The central tenet for the book is stated clearly very early in the first chapter:  learning needs memory and the ability to recall from the memory; people will need to continue to learn and remember throughout our lives in order to function; and finally learning is an acquired skill, not a natural skill, one that need to be practiced.

Very early on in this book, the authors laid out their own beliefs. The first is that learning needs to be effortful in order to be effective, that is, we learn better when learning is difficult. They also believe that people tend to be poor judges when it comes to determining how well we learn a subject; we often overestimate our learning prowess. One of their biggest pet myths is that rereading and massed practices - the perennially preferred studying practice of most people - is the worst and least effective practice habit.
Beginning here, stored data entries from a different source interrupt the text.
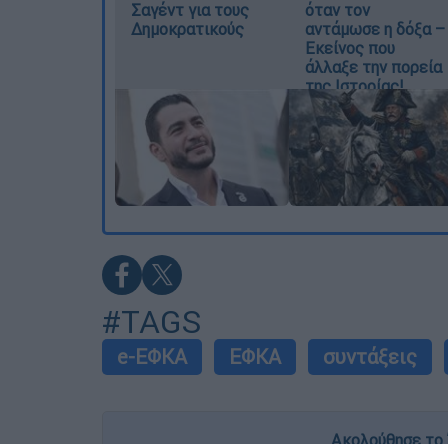
Σαγέντ για τους
όταν τον
Δημοκρατικούς
αντάμωσε η δόξα –
Εκείνος που
άλλαξε την πορεία
της Ιστορίας!
#TAGS
e-ΕΦΚΑ
ΕΦΚΑ
συντάξεις
Ακολούθησε το 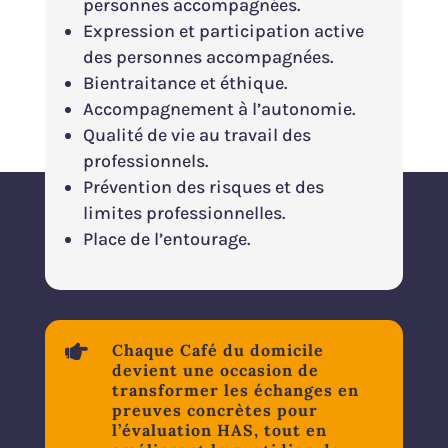
personnes accompagnées.
Expression et participation active
des personnes accompagnées.
Bientraitance et éthique.
Accompagnement à l’autonomie.
Qualité de vie au travail des
professionnels.
Prévention des risques et des
limites professionnelles.
Place de l’entourage.

Chaque Café du domicile
devient une occasion de
transformer les échanges en
preuves concrètes pour
l’évaluation HAS, tout en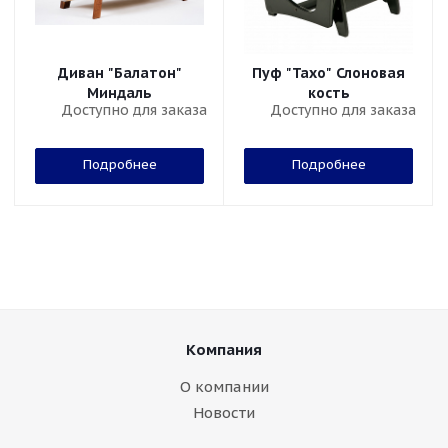
Диван "Балатон"
Пуф "Тахо" Слоновая
Миндаль
кость
Доступно для заказа
Доступно для заказа
Подробнее
Подробнее
Компания
О компании
Новости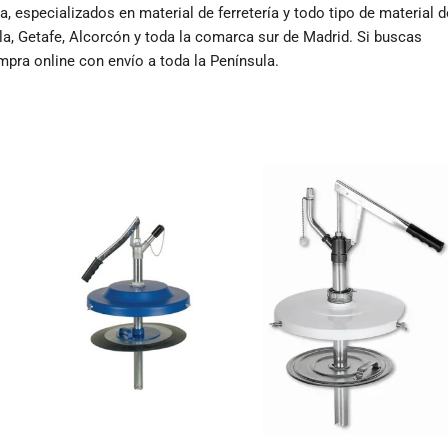
 especializados en material de ferretería y todo tipo de material d
la, Getafe, Alcorcón y toda la comarca sur de Madrid. Si buscas
ompra online con envío a toda la Península.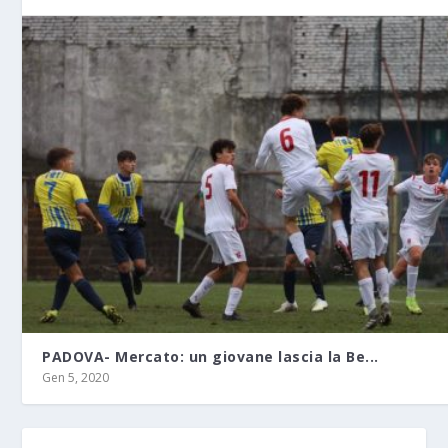
PADOVA- Mercato: un giovane lascia la Be...
Gen 5, 2020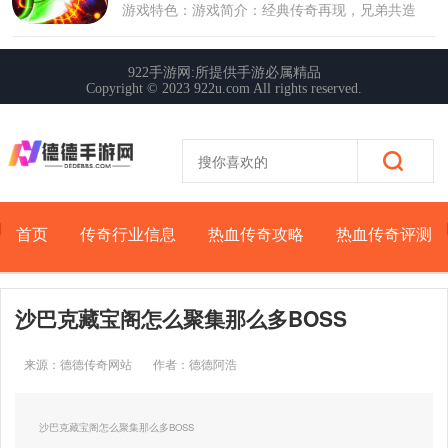
首页
传奇行业信息
热血传奇攻略
热血传奇评测
沙巴克藏宝阁怎么聚集那么多BOSS
来源：德德传奇网站
作者：德德阿浩
更新时间：2026-04-22 08:03:54
沙巴克藏宝阁怎么聚集那么多BOSS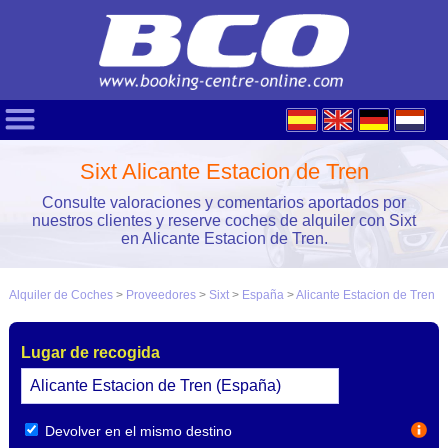
Sixt Alicante Estacion de Tren
Consulte valoraciones y comentarios aportados por
nuestros clientes y reserve coches de alquiler con Sixt
en Alicante Estacion de Tren.
Alquiler de Coches
>
Proveedores
>
Sixt
>
España
>
Alicante Estacion de Tren
Lugar de recogida
Devolver en el mismo destino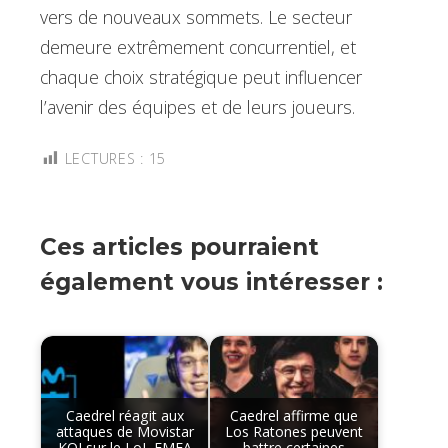
vers de nouveaux sommets. Le secteur
demeure extrêmement concurrentiel, et
chaque choix stratégique peut influencer
l’avenir des équipes et de leurs joueurs.
LECTURES :
15
Ces articles pourraient
également vous intéresser :
Caedrel réagit aux
Caedrel affirme que
attaques de Movistar
Los Ratones peuvent
KOI sur le LoL EMEA
battre certaines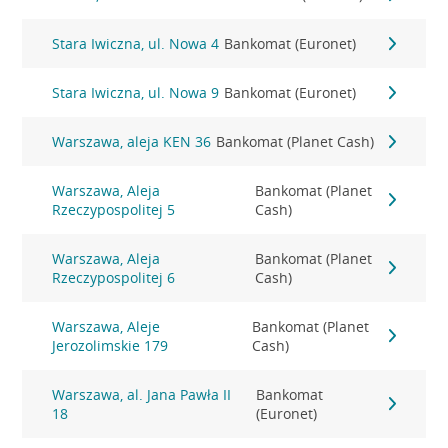
Stara Iwiczna, ul. Nowa 4
Bankomat (Euronet)
Stara Iwiczna, ul. Nowa 9
Bankomat (Euronet)
Warszawa, aleja KEN 36
Bankomat (Planet Cash)
Warszawa, Aleja
Bankomat (Planet
Rzeczypospolitej 5
Cash)
Warszawa, Aleja
Bankomat (Planet
Rzeczypospolitej 6
Cash)
Warszawa, Aleje
Bankomat (Planet
Jerozolimskie 179
Cash)
Warszawa, al. Jana Pawła II
Bankomat
18
(Euronet)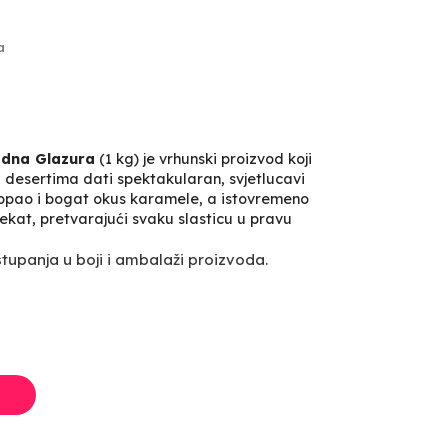
a
adna Glazura
(1 kg) je vrhunski proizvod koji
 desertima dati spektakularan, svjetlucavi
topao i bogat okus karamele, a istovremeno
ekat, pretvarajući svaku slasticu u pravu
upanja u boji i ambalaži proizvoda.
What do they believe in? They believe that learning comes from our ability to retrieve knowledge from our memory, and that we need to exercise that memory retrieval constantly in order to makes sure that it is always there for our recall. They believe that the exercise of retrieval and recall needs to be done with built in gaps in timing, i.e. they need to be spaced; they believe in making the repetitions be unpredictable and irregularly spaced in time, i.e. interleaved.  They believe that before being shown how to resolve a problem, the learner needs to wade into the problem without any clue as to how to solve the problem. They believe that searching for and discovering the underlying reasons for a piece of knowledge is much more important that just being able to perform a skill repetitively, although they do acknowledge the importance of being able to repeat a task procedurally.
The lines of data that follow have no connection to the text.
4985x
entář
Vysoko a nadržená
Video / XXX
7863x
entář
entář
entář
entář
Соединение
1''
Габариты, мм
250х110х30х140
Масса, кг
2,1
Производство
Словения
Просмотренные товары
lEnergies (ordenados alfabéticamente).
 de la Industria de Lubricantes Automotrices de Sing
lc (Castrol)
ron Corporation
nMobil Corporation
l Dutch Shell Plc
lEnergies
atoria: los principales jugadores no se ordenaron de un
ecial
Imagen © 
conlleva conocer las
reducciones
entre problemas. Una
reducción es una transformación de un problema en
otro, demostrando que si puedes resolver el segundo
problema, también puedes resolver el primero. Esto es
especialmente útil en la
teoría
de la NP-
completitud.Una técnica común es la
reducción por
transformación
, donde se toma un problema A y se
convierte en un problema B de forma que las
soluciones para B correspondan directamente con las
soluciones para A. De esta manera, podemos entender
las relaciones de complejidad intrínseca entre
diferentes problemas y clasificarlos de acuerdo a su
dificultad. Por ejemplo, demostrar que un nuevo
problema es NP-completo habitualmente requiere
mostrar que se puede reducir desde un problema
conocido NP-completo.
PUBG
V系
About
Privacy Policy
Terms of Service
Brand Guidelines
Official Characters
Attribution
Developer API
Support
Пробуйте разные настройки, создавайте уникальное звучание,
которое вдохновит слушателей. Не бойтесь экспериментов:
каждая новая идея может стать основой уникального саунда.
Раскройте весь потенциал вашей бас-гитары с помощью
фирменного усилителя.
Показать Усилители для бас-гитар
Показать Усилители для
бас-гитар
Although the ideas and methods that is covered in this book is not all completely new to me, the presentation and organization is quite interesting. They can cite a great number of studies in the scientific literature that effectively and sufficiently support their arguments against the stated myths while citing enough studies which also amply support their arguments. The most interesting part of the book came to me after I had read it from cover to cover and was sitting down to review what I had learned. What the authors cleverly did is to use the very desired practices that they are espousing in structuring the book. They spaced the same descriptions of the desired practice repeatedly through the text, they interleaved certain arguments in all the chapters, they gave the reader time and room to discern the underlying principles, and they motivated the reader to elaborate on what they had learned to themselves, at least I did.
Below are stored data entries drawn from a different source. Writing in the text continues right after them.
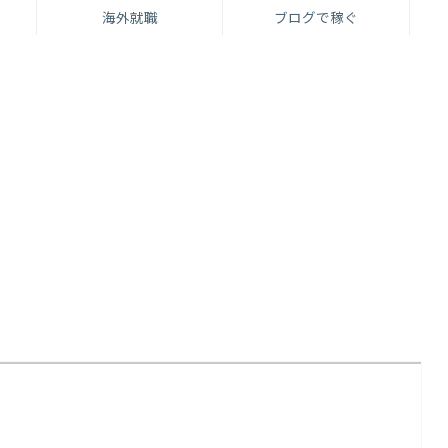
海外就職
ブログで稼ぐ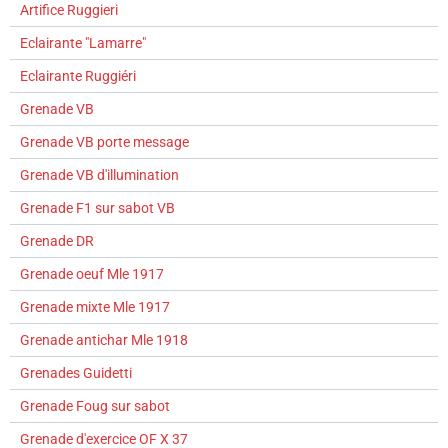
Artifice Ruggieri
Eclairante "Lamarre"
Eclairante Ruggiéri
Grenade VB
Grenade VB porte message
Grenade VB d'illumination
Grenade F1 sur sabot VB
Grenade DR
Grenade oeuf Mle 1917
Grenade mixte Mle 1917
Grenade antichar Mle 1918
Grenades Guidetti
Grenade Foug sur sabot
Grenade d'exercice OF X 37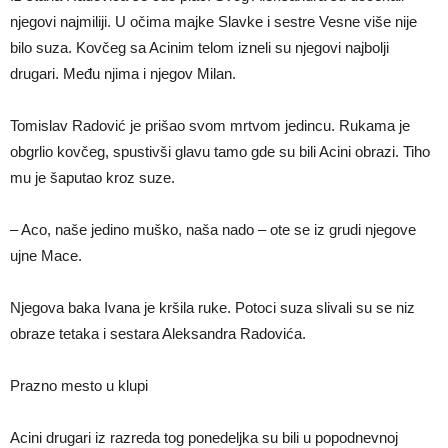
njegovi najmiliji. U očima majke Slavke i sestre Vesne više nije
bilo suza. Kovčeg sa Acinim telom izneli su njegovi najbolji
drugari. Među njima i njegov Milan.
Tomislav Radović je prišao svom mrtvom jedincu. Rukama je
obgrlio kovčeg, spustivši glavu tamo gde su bili Acini obrazi. Tiho
mu je šaputao kroz suze.
– Aco, naše jedino muško, naša nado – ote se iz grudi njegove
ujne Mace.
Njegova baka Ivana je kršila ruke. Potoci suza slivali su se niz
obraze tetaka i sestara Aleksandra Radovića.
Prazno mesto u klupi
Acini drugari iz razreda tog ponedeljka su bili u popodnevnoj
I am relatively certain that this was deliberate.  Indeed, I followed the rut that they had called out in their recitation of bad learning habits and strategies as I was reading, rereading, and taking massive amounts of notes in order forcefully lever the ideas into my head. Little did I know that the authors had, by the nature of how the book is structured, created an opportunity for the reader to practice what they had preached.

As I stepped through my memories of the time that I was reading this book, along with a couple of other books on how to best learn, I unintentionally spaced and interleaved my learning from this book because I was switching between books, a practice that I had picked up as a matter of habit as my learning habit throughout my life. The real question is then whether this tactic was successful: did it accomplish the goals in the way that the authors had intended? I can’t speak for the longevity memory retention of the lesson from the book, but I can say that I did spend a lot of time thinking and understanding the underlying principles. I will be able to speak to the longevity of my learning with their preferred methods when someone asks me about the book in a few years, but as of now, I had worked long and hard on learning from this book.